> Provided material:
┄┄┄┄┄┄

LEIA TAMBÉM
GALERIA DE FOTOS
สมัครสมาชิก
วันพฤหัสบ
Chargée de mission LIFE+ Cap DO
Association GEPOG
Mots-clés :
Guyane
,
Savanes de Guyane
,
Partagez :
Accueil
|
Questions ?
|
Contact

┄┄┄┄┄┄

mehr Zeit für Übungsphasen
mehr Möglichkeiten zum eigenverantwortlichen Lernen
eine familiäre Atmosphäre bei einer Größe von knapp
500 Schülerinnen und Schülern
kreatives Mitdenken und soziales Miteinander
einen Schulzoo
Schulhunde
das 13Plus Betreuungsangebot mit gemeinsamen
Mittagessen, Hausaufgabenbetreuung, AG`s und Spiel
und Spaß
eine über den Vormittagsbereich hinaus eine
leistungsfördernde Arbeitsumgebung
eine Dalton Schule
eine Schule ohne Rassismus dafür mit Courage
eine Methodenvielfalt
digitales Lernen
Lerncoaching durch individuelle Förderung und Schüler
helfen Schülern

┄┄┄┄┄┄

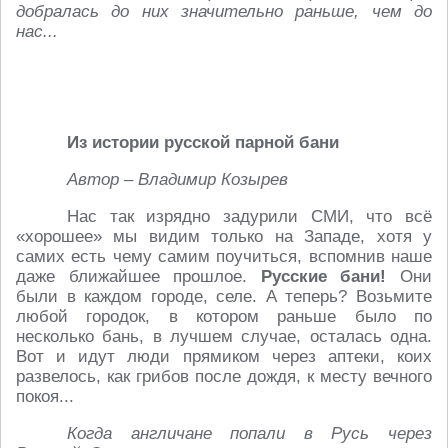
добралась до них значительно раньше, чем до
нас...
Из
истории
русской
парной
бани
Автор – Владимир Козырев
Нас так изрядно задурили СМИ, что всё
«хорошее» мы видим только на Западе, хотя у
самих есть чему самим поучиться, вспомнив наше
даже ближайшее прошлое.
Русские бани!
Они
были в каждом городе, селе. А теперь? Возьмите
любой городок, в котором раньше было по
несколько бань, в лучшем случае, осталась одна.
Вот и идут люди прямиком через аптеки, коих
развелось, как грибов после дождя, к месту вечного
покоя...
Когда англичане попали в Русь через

┄┄┄┄┄┄

> Your instructions: Provide only the number of lines in the listing above that contain "Schülern".

> Answer section: 2